ターゲットを世界に広げる「抹茶」~中国人観光客だけに頼らない観光地作り

世界的なブームとなっている「抹茶」。

その追い風が吹いているのが日本一の玉露の産地、福岡県八女市です。

ナビタイムジャパンによりますと、去年秋の八女市の外国人滞在数は、前の年と比べておよそ4.6倍に増加し、全国の市区町村で最も高い伸び率となりました。

古い白壁の町家が残る八女福島地区には、多くの外国人観光客の姿がありました。

シンガポールからの観光客
「シンガポールで飲んだことがある抹茶より濃くてとても美味しいです」

イギリスからの観光客
「抹茶のためにきました。お茶の店をまわってとてもいい経験をしました」

香港からの観光客
「香港からきました。
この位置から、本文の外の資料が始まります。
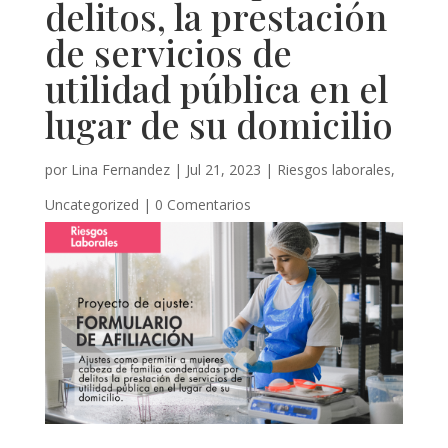
delitos, la prestación
de servicios de
utilidad pública en el
lugar de su domicilio
por
Lina Fernandez
|
Jul 21, 2023
|
Riesgos laborales
,
Uncategorized
|
0 Comentarios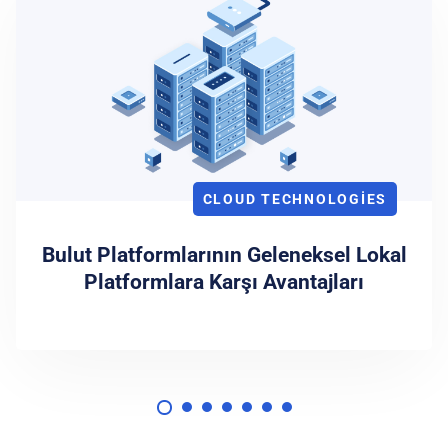
CLOUD TECHNOLOGIES
Bulut Platformlarının Geleneksel Lokal
Platformlara Karşı Avantajları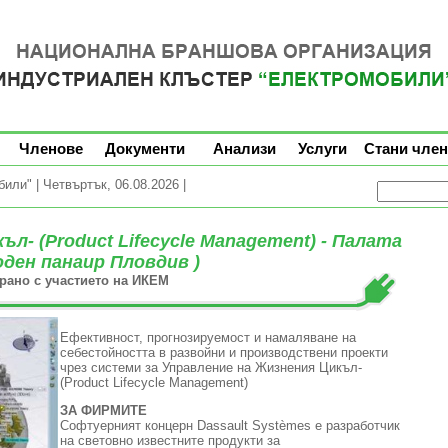
Членове
Документи
Анализи
Услуги
Стани член
ли" | Четвъртък, 06.08.2026 |
л- (Product Lifecycle Management) - Палата
ден панаир Пловдив )
ирано с участието на ИКЕМ
Ефективност, прогнозируемост и намаляване на
себестойността в развойни и производствени проекти
чрез системи за Управление на Жизнения Цикъл-
(Product Lifecycle Management)
ЗА ФИРМИТЕ
Софтуерният концерн Dassault Systèmes е разработчик
на световно известните продукти за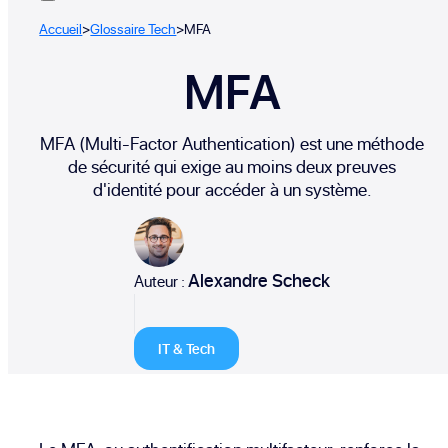
Accueil
>
Glossaire Tech
>
MFA
MFA
MFA (Multi-Factor Authentication) est une méthode
de sécurité qui exige au moins deux preuves
d'identité pour accéder à un système.
Alexandre Scheck
Auteur :
IT & Tech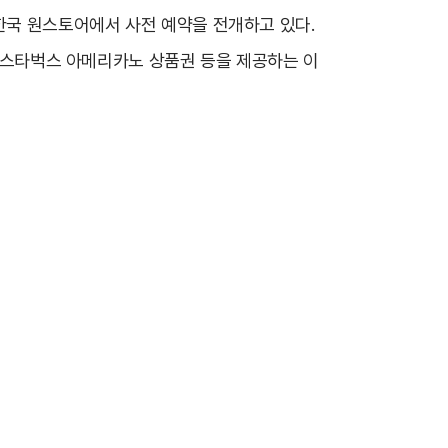
 한국 원스토어에서 사전 예약을 전개하고 있다.
, 스타벅스 아메리카노 상품권 등을 제공하는 이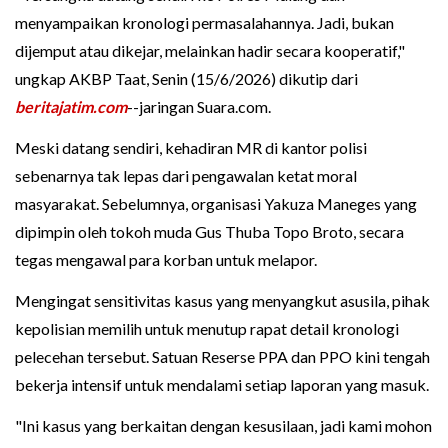
menyampaikan kronologi permasalahannya. Jadi, bukan
dijemput atau dikejar, melainkan hadir secara kooperatif,"
ungkap AKBP Taat, Senin (15/6/2026) dikutip dari
beritajatim.com
--jaringan Suara.com.
Meski datang sendiri, kehadiran MR di kantor polisi
sebenarnya tak lepas dari pengawalan ketat moral
masyarakat. Sebelumnya, organisasi Yakuza Maneges yang
dipimpin oleh tokoh muda Gus Thuba Topo Broto, secara
tegas mengawal para korban untuk melapor.
Mengingat sensitivitas kasus yang menyangkut asusila, pihak
kepolisian memilih untuk menutup rapat detail kronologi
pelecehan tersebut. Satuan Reserse PPA dan PPO kini tengah
bekerja intensif untuk mendalami setiap laporan yang masuk.
"Ini kasus yang berkaitan dengan kesusilaan, jadi kami mohon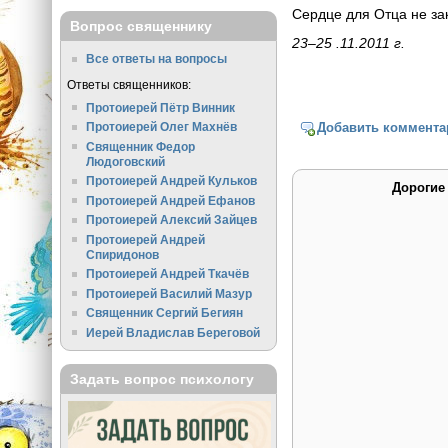
Сердце для Отца не з
Вопрос священнику
23–25 .11.2011 г.
Все ответы на вопросы
Ответы священников:
Протоиерей Пётр Винник
Протоиерей Олег Махнёв
Добавить коммента
Священник Федор
Людоговский
Протоиерей Андрей Кульков
Дорогие
Протоиерей Андрей Ефанов
Протоиерей Алексий Зайцев
Протоиерей Андрей
Спиридонов
Протоиерей Андрей Ткачёв
Протоиерей Василий Мазур
Священник Сергий Бегиян
Иерей Владислав Береговой
Задать вопрос психологу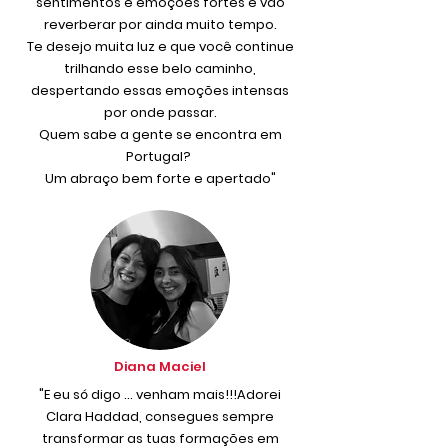
sentimentos e emoções fortes e vão
reverberar por ainda muito tempo.
Te desejo muita luz e que você continue
trilhando esse belo caminho,
despertando essas emoções intensas
por onde passar.
Quem sabe a gente se encontra em
Portugal?
Um abraço bem forte e apertado"
Diana Maciel
"E eu só digo ... venham mais!!!Adorei
Clara Haddad, consegues sempre
transformar as tuas formações em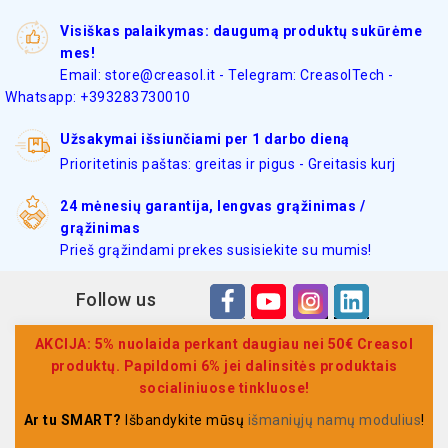
Visiškas palaikymas: daugumą produktų sukūrėme
mes!
Email: store@creasol.it - Telegram: CreasolTech -
Whatsapp: +393283730010
Užsakymai išsiunčiami per 1 darbo dieną
Prioritetinis paštas: greitas ir pigus - Greitasis kurj
24 mėnesių garantija, lengvas grąžinimas /
grąžinimas
Prieš grąžindami prekes susisiekite su mumis!
Follow us
AKCIJA: 5% nuolaida perkant daugiau nei 50€ Creasol
produktų. Papildomi 6% jei dalinsitės produktais
socialiniuose tinkluose!
Ar tu SMART?
Išbandykite mūsų
išmaniųjų namų modulius
!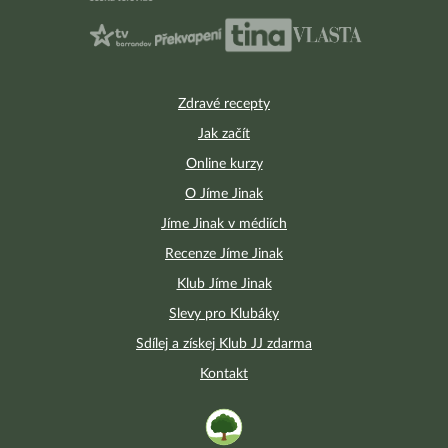
Zdravé recepty
Jak začít
Online kurzy
O Jíme Jinak
Jíme Jinak v médiích
Recenze Jíme Jinak
Klub Jíme Jinak
Slevy pro Klubáky
Sdílej a získej Klub JJ zdarma
Kontakt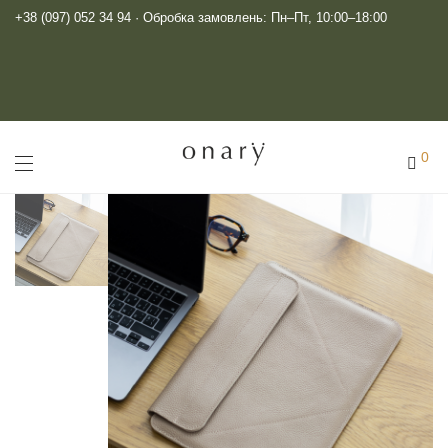
+38 (097) 052 34 94
· Обробка замовлень: Пн–Пт, 10:00–18:00
0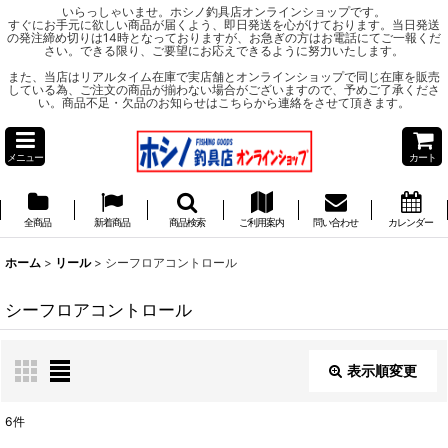
いらっしゃいませ。ホシノ釣具店オンラインショップです。
すぐにお手元に欲しい商品が届くよう、即日発送を心がけております。当日発送
の発注締め切りは14時となっておりますが、お急ぎの方はお電話にてご一報くだ
さい。できる限り、ご要望にお応えできるように努力いたします。
また、当店はリアルタイム在庫で実店舗とオンラインショップで同じ在庫を販売
している為、ご注文の商品が揃わない場合がございますので、予めご了承くださ
い。商品不足・欠品のお知らせはこちらから連絡をさせて頂きます。
メニュー
カート
全商品
新着商品
商品検索
ご利用案内
問い合わせ
カレンダー
ホーム
>
リール
>
シーフロアコントロール
シーフロアコントロール
表示順変更
閉じる
6
件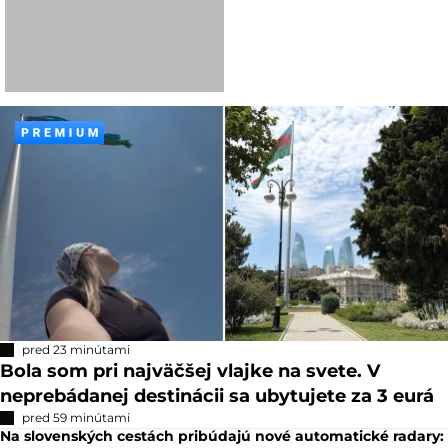
pred 23 minútami
Bola som pri najväčšej vlajke na svete. V
neprebádanej destinácii sa ubytujete za 3 eurá
pred 59 minútami
Na slovenských cestách pribúdajú nové automatické radary: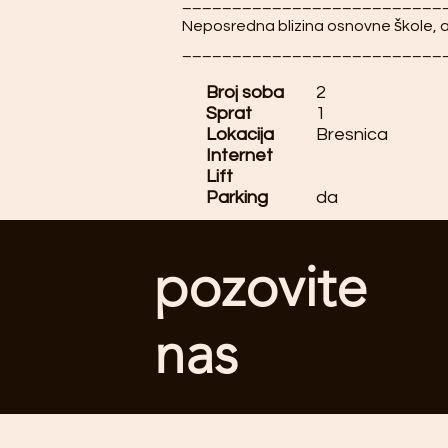
__________________________
Neposredna blizina osnovne škole, 
__________________________
Broj soba
2
Sprat
1
Lokacija
Bresnica
Internet
Lift
Parking
da
pozovite
nas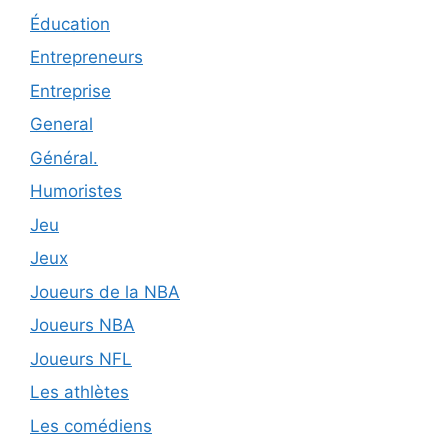
Éducation
Entrepreneurs
Entreprise
General
Général.
Humoristes
Jeu
Jeux
Joueurs de la NBA
Joueurs NBA
Joueurs NFL
Les athlètes
Les comédiens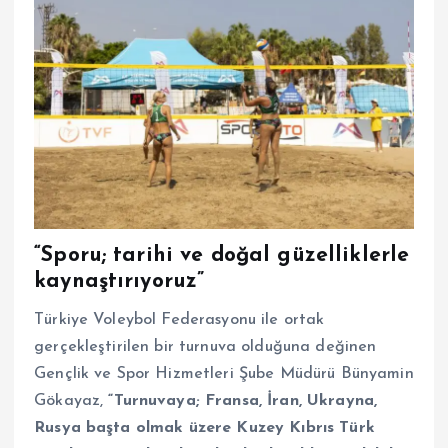
“Sporu; tarihi ve doğal güzelliklerle
kaynaştırıyoruz”
Türkiye Voleybol Federasyonu ile ortak
gerçekleştirilen bir turnuva olduğuna değinen
Gençlik ve Spor Hizmetleri Şube Müdürü Bünyamin
Gökayaz,
“Turnuvaya; Fransa, İran, Ukrayna,
Rusya başta olmak üzere Kuzey Kıbrıs Türk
(八女は)街並みがゆったりしていていいのでこの近くに泊まっています」

八女市では古民家ホテルへの宿泊など、体験型の観光が特に人気を集めています。

八女市観光振興課 白鳥隆之係長
「去年に比べて観光案内所に来られる方も3倍程度に増えています。茶摘みから手もみしてお茶をつくるとか、実際に石臼をつかって抹茶をつくる体験もできますのでそういったところが八女ならではの体験として広く受け入れていただいているのかなと思っています」

お茶を飲む文化は中国から日本に伝わりましたが、日本独自の抹茶は東南アジアやヨーロッパでも人気です。

日中関係の冷え込みで一変した今年の「春節」。

観光地は、中国人観光客だけに頼らない魅力作りに取り組んでいます。